The reply should hold every line of the data below, unchanged, and none of the pictures.

Records to process:

+ + + + +

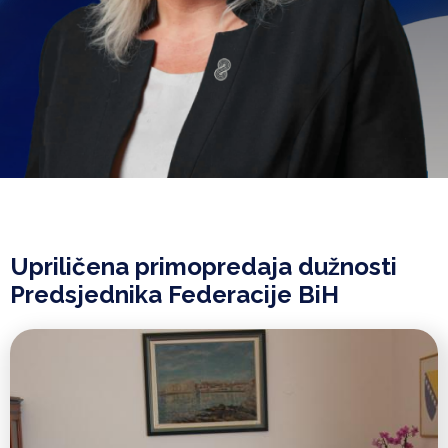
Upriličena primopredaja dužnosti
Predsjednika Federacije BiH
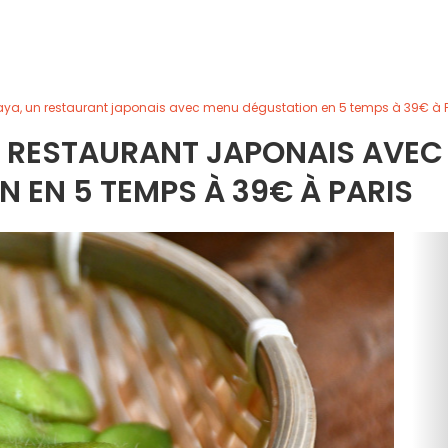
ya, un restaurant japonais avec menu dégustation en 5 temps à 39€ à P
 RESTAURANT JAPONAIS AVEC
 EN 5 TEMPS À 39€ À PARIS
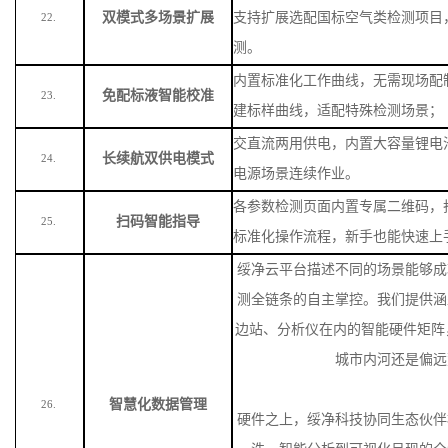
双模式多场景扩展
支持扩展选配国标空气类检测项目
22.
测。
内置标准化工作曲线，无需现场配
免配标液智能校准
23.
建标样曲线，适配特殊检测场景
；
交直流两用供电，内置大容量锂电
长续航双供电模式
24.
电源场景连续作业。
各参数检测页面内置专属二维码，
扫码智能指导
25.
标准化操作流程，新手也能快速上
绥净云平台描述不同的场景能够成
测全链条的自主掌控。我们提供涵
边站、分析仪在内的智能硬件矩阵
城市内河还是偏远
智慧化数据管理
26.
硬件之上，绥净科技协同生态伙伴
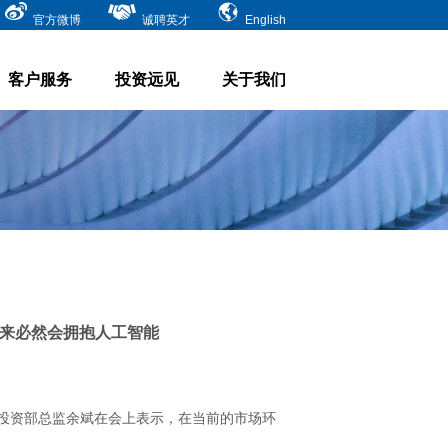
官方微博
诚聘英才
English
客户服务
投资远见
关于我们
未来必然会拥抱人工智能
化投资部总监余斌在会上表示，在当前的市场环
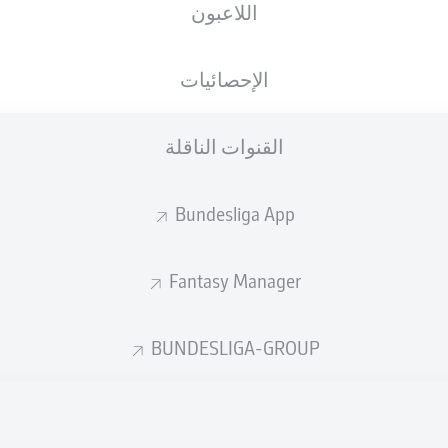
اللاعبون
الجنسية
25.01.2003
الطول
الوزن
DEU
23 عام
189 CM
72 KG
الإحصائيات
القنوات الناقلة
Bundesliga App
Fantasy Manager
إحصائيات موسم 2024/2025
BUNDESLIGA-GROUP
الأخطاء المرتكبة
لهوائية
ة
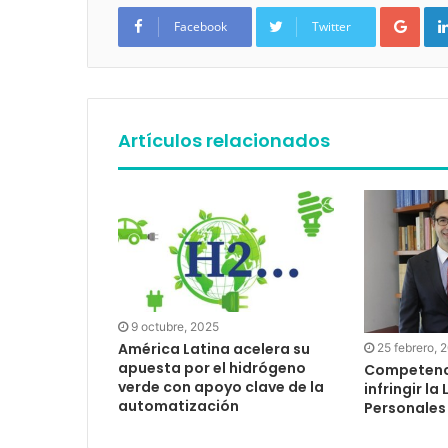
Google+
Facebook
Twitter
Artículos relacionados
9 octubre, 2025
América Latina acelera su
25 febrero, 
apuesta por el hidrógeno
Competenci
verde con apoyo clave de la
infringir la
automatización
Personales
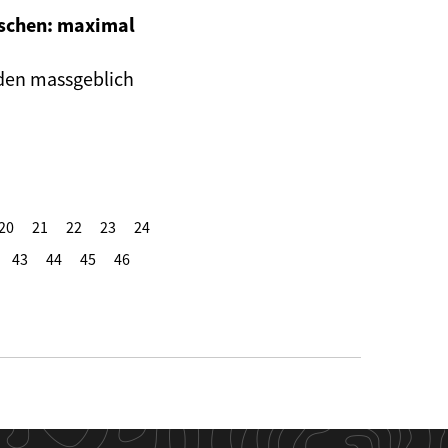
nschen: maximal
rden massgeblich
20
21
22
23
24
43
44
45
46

+ + + + +

Exercise result:
Upriličena primopredaja dužnosti
Predsjednika Federacije BiH
ya, un restaurant japonais avec menu dégustation en 5 temps à 39€ à P
 RESTAURANT JAPONAIS AVEC
 EN 5 TEMPS À 39€ À PARIS
双模式多场景扩展
支持扩展选配国标空气类检测项目
22.
测。
内置标准化工作曲线，无需现场配
免配标液智能校准
23.
建标样曲线，适配特殊检测场景
；
交直流两用供电，内置大容量锂电
长续航双供电模式
24.
电源场景连续作业。
各参数检测页面内置专属二维码，
扫码智能指导
25.
标准化操作流程，新手也能快速上
绥净云平台描述不同的场景能够成
测全链条的自主掌控。我们提供涵
边站、分析仪在内的智能硬件矩阵
城市内河还是偏远
智慧化数据管理
26.
硬件之上，绥净科技协同生态伙伴
官方微博
诚聘英才
English
客户服务
投资远见
关于我们
未来必然会拥抱人工智能
化投资部总监余斌在会上表示，在当前的市场环
اللاعبون
الجنسية
25.01.2003
الطول
الوزن
DEU
23 عام
189 CM
72 KG
الإحصائيات
القنوات الناقلة
Bundesliga App
Fantasy Manager
إحصائيات موسم 2024/2025
BUNDESLIGA-GROUP
الأخطاء المرتكبة
لهوائية
ة
Google+
Facebook
Twitter
Artículos relacionados
9 octubre, 2025
América Latina acelera su
25 febrero, 
apuesta por el hidrógeno
Competenci
verde con apoyo clave de la
infringir la
automatización
Personales
nschen: maximal
rden massgeblich
20
21
22
23
24
43
44
45
46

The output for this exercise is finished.